Limitations of our study can stem from the source datasets. For example, autism datasets such as Sfari tend to contain data from clinical populations, and thus they could exclude individuals with mild levels of autism. Therefore, our models could also be biased towards severe autism levels. Another potential source for bias is the under-representation of certain groups such as minority groups from the datasets. This could affect the classification accuracy of models when it comes to those populations. The benefits of our approach include the ability for early identification and intervention. In the case of autism, such early interventions can improve therapy outcomes.
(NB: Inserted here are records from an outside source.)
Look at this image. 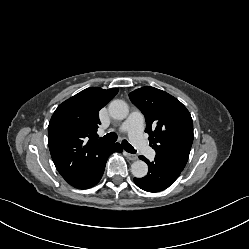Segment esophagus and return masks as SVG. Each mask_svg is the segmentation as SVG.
Listing matches in <instances>:
<instances>
[{
	"label": "esophagus",
	"mask_w": 249,
	"mask_h": 249,
	"mask_svg": "<svg viewBox=\"0 0 249 249\" xmlns=\"http://www.w3.org/2000/svg\"><path fill=\"white\" fill-rule=\"evenodd\" d=\"M124 155L129 159V160H137L138 159V156L135 155V154H131V153H128V152H124Z\"/></svg>",
	"instance_id": "obj_1"
}]
</instances>
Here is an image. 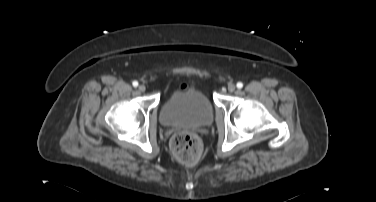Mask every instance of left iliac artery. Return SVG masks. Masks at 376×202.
<instances>
[{"mask_svg": "<svg viewBox=\"0 0 376 202\" xmlns=\"http://www.w3.org/2000/svg\"><path fill=\"white\" fill-rule=\"evenodd\" d=\"M243 87V83L242 82H238L237 83V88L241 89Z\"/></svg>", "mask_w": 376, "mask_h": 202, "instance_id": "44dca946", "label": "left iliac artery"}]
</instances>
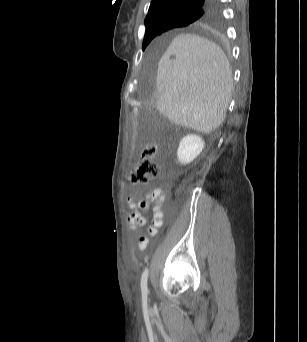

Research has shown that involving pediatricians as initial diagnosticians in multidisciplinary evaluations for young children with ASD [
51]. The biomarkers identified by our method could be used alongside other behavioral and brain imaging techniques as a comprehensive early diagnosis workflow. Since our method has good explainability through predictive features and t-SNE visualizations, it gives confidence to doctors and patients when used in a diagnostic setting.
Our method also holds promise for targeted therapeutic interventions for individuals with autism. Precision medicine approaches can be developed to target underlying genetic mechanisms contributing to ASD. This may include pharmacological interventions aimed at modulating neurotransmitter systems or gene therapy strategies to correct genetic abnormalities.